Une étude récente intitulée «Au-dessus de tout soupçon», porte sur les freins au changement. Elle révèle, très classiquement, des commentaires sur le consommateur, la stratégie… ainsi qu’une réflexion intéressante sur la nécessité de s’adapter. Une adaptation qui concerne tous les sujets y compris celui de notre langage.
Et si notre langage parfaitement maîtrisé mais conçu pour un monde bien ordonné, était obsolète par rapport aux situations de désordre et de plus en plus imprévisibles que nous vivons? Avec pour conséquence le dérèglement des plans les plus solides.
Dès lors, le questionnement de la sémantique que nous employons est crucial. Car, comme le souligne les propos de sémioticiens tels Alain Etchegoyen: «dans un monde imprévisible, il nous faut nous habituer à réemployer des mots bannis de notre langage. Il nous faut réinventer une sémantique qui soit dans la mobilité, l’adaptation, un changement permanent».
Les mots que nous avons inventés dans les années 30/40, pour fabriquer le monde dans lequel nous vivons, sont issus d’une volonté de penser que tous les problèmes pouvaient être résolus par le schéma organisationnel et le calcul. En d’autres termes par la logique… La domination du monde était possible. Ainsi les termes, prévision, déduction, planification, optimisation, modélisation, sont issus de cette illusion. Et, mélangés les uns aux autres, ils ont formé la base des théories rassurantes encore employées actuellement.
La sémantique «immobilisante» du monde de l’ordre, du monde «bien rangé».
C’est une obsession naturelle que de voir ou imaginer que tout est bien rangé. Or, l’ordre implique l’immobilisme des choses. Certes, la réflexion marketing et communication, apprécie que tout soit bien à sa place, car les raisonnements sont facilités. Si par exemple, on emploie l’expression «photo du marché», c’est simplement parce que ce terme fige le marché sur un «mapping» où les marques y sont bien rangées, permettant ainsi une meilleure analyse. Mais l’artifice est bien réel. Car, entre temps, la situation dans la réalité a déjà évolué et par conséquent, sa synthèse aussi.
Preuve que les mots de la sémantique «immobilisante» auxquels nous avons recours, nous rendent aveugles par rapport à la réalité en mouvance perpétuelle. Mais, il est tellement plus facile de raisonner en pensant que le monde obéira à nos injonctions sémantiques «immobilisantes», qui permettent de tracer des routes sûres.

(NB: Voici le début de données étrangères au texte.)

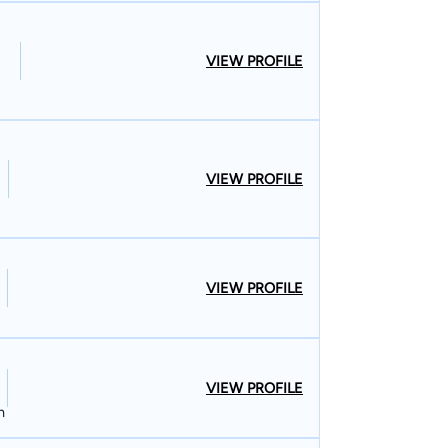
VIEW PROFILE
VIEW PROFILE
VIEW PROFILE
VIEW PROFILE
n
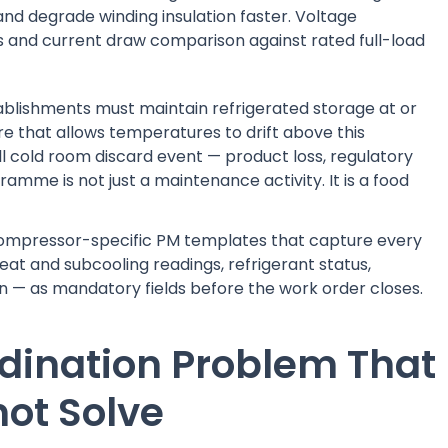
and degrade winding insulation faster. Voltage
and current draw comparison against rated full-load
stablishments must maintain refrigerated storage at or
re that allows temperatures to drift above this
ll cold room discard event — product loss, regulatory
amme is not just a maintenance activity. It is a food
compressor-specific PM templates that capture every
at and subcooling readings, refrigerant status,
ion — as mandatory fields before the work order closes.
rdination Problem That
ot Solve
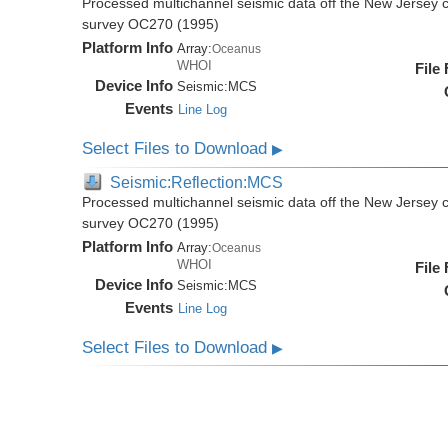
Processed multichannel seismic data off the New Jersey 
survey OC270 (1995)
Platform Info
Array:
Oceanus
WHOI
File
Device Info
Seismic:
MCS
Events
Line Log
Select Files to Download
▶
Seismic:Reflection:MCS
Processed multichannel seismic data off the New Jersey 
survey OC270 (1995)
Platform Info
Array:
Oceanus
WHOI
File
Device Info
Seismic:
MCS
Events
Line Log
Select Files to Download
▶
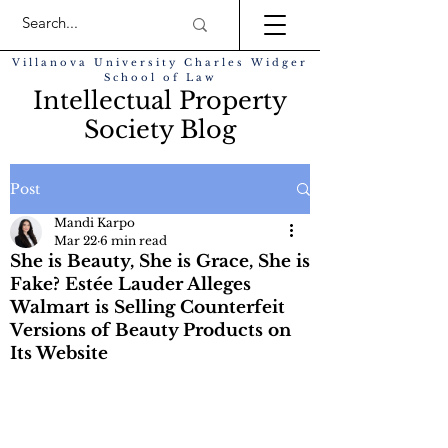
Villanova University Charles Widger
School of Law
Intellectual Property
Society Blog
Post
Mandi Karpo
Mar 22
6 min read
She is Beauty, She is Grace, She is
Fake? Estée Lauder Alleges
Walmart is Selling Counterfeit
Versions of Beauty Products on
Its Website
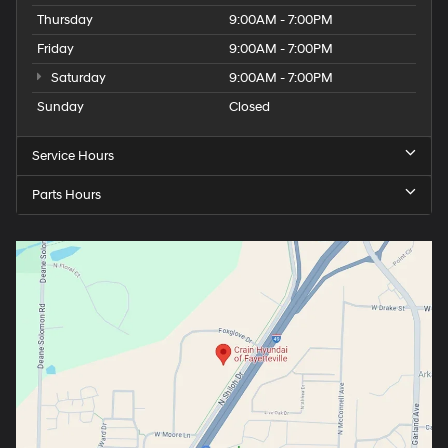
Thursday
9:00AM - 7:00PM
Friday
9:00AM - 7:00PM
Saturday
9:00AM - 7:00PM
Sunday
Closed
Service Hours
Parts Hours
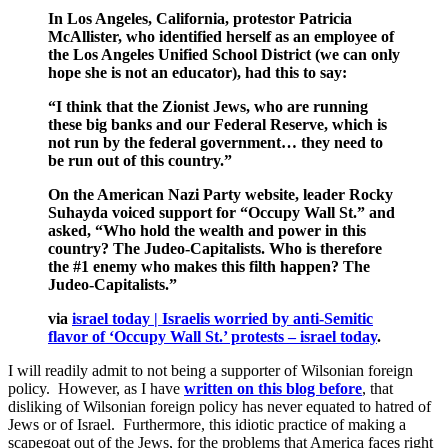
In Los Angeles, California, protestor Patricia
McAllister, who identified herself as an employee of
the Los Angeles Unified School District (we can only
hope she is not an educator), had this to say:
“I think that the Zionist Jews, who are running
these big banks and our Federal Reserve, which is
not run by the federal government… they need to
be run out of this country.”
On the American Nazi Party website, leader Rocky
Suhayda voiced support for “Occupy Wall St.” and
asked, “Who hold the wealth and power in this
country? The Judeo-Capitalists. Who is therefore
the #1 enemy who makes this filth happen? The
Judeo-Capitalists.”
via
israel today | Israelis worried by anti-Semitic
flavor of ‘Occupy Wall St.’ protests – israel today
.
I will readily admit to not being a supporter of Wilsonian foreign
policy. However, as I have
written on this blog before
, that
disliking of Wilsonian foreign policy has never equated to hatred of
Jews or of Israel. Furthermore, this idiotic practice of making a
scapegoat out of the Jews, for the problems that America faces right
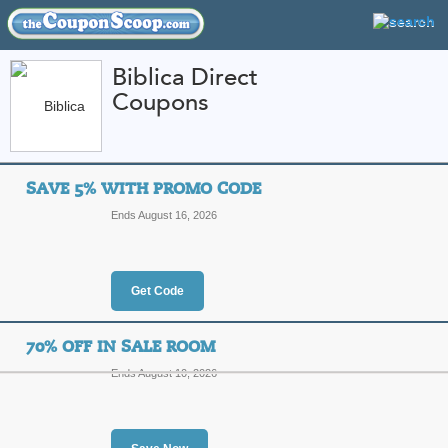
Biblica Direct
Coupons
FEATURED STORES
CATEGORIES
Home
»
Religious
» Biblica Direct
SAVE 5% WITH PROMO CODE
Biblica Direct Coup
Ends August 16, 2026
Codes
Featured Store
Get Code
All Offers
Online Codes
Sales
70% OFF IN SALE ROOM
Ends August 10, 2026
Save 5% with Promo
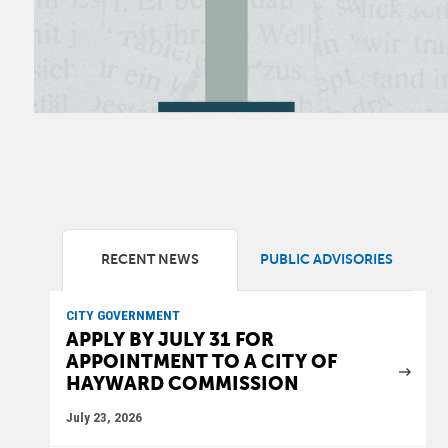
RECENT NEWS
PUBLIC ADVISORIES
CITY GOVERNMENT
APPLY BY JULY 31 FOR
APPOINTMENT TO A CITY OF
HAYWARD COMMISSION
July 23, 2026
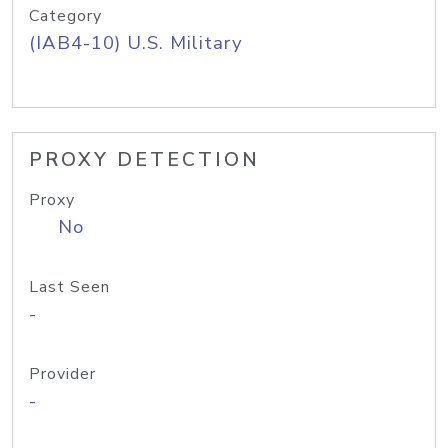
Category
(IAB4-10) U.S. Military
PROXY DETECTION
Proxy
No
Last Seen
-
Provider
-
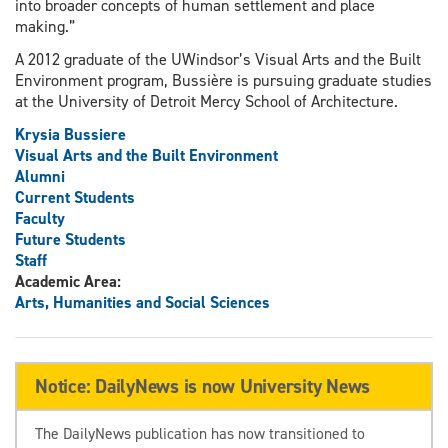
into broader concepts of human settlement and place
making.”
A 2012 graduate of the UWindsor’s Visual Arts and the Built
Environment program, Bussière is pursuing graduate studies
at the University of Detroit Mercy School of Architecture.
Krysia Bussiere
Visual Arts and the Built Environment
Alumni
Current Students
Faculty
Future Students
Staff
Academic Area:
Arts, Humanities and Social Sciences
Notice: DailyNews is now University News
The DailyNews publication has now transitioned to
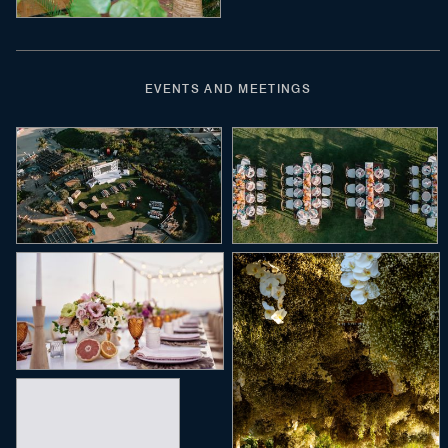
EVENTS AND MEETINGS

Positionnement, héritage, territoire, ADN, ancrage, capital de marque…et puis osons le dire, «stratégie à long terme»… sont les mots de l’immobilisme… et du monde de l’ordre. Résultat? Nous vivons une sémantique lourde, d’ancrage profond, au moment où les marques ont plus besoin de devenir des hors bord que des paquebots. La marque semble vivre dans un espace clos… pour la vie, et les conditions de marché sont suffisamment linéaires, pour garder le même cap à long terme. Or, il est urgent d’admettre une bonne fois pour toute que les marchés sont en désordre et mal rangés.
Le langage de la rue «déconditionné» des normes professionnelles, invente une sémantique adaptée au nouveau monde d’aujourd’hui: on clique, on surfe, on zappe, on glisse… Allo a été remplacé par «téou». Deux langages s’affrontent, celui de la rue, qui a compris le monde mobile et celui de l’entreprise qui est inhibé, immobile mais qui, à priori, rassure.
L‘entreprise doit, à son tour, comme les citoyens, reconstruire sa sémantique, en réintégrant les mots ignorés voire bannis au motif qu’ils ne font pas partie des conventions de langage.
Les choix ne manquent pas: flexibilité, réactivité, mobilité, adaptation, localisation de la pensée et des actions, réflexion rapide (alors qu’il faut «donner du temps au temps»), par hypothèses et expérimentations successives (cf le marketing de l’expérimentation et des hypothèses pratiqué par les entreprises du web), ruse et même habileté comme celle des grands chercheurs devant un problème inconnu. Cependant, entre habileté et intelligence, nous avons choisi la seule et unique intelligence, c’est plus valorisant! Osons parler d’intuition, d’opportunisme, de stratégies à court terme et reconnaître que désormais le succès du long terme repose sur une suite d’étapes à court terme réussies et sources de succès…
C’est une évidence, il faut changer, s’adapter, mais aussi apprendre à parler «fluently» le nouveau langage du marketing et de la communication. Alors oui à l’ère de l’imprévisible: celui du 21ème siècle.
Michel Hebert
No-Logic consulting
Auteur de «Le marketing et la communication face à l’imprévisible».